*** RECORDS SHOWN ***

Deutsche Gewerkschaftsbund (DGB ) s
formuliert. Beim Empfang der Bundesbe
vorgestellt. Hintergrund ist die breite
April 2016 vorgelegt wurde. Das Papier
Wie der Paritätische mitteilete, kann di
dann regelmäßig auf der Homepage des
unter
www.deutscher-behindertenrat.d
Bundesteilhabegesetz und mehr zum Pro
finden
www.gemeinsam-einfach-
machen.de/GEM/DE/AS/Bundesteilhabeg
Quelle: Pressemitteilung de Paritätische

*** End of RECORDS SHOWN ***

• AIM OF THE TASK
Write out, word for word, the line containing "Bundesteilhabegesetz und mehr zum Pro" and every line after it to the end of the data above.

• ANSWER FOR THE TASK
Bundesteilhabegesetz und mehr zum Pro
finden
www.gemeinsam-einfach-
machen.de/GEM/DE/AS/Bundesteilhabeg
Quelle: Pressemitteilung de Paritätische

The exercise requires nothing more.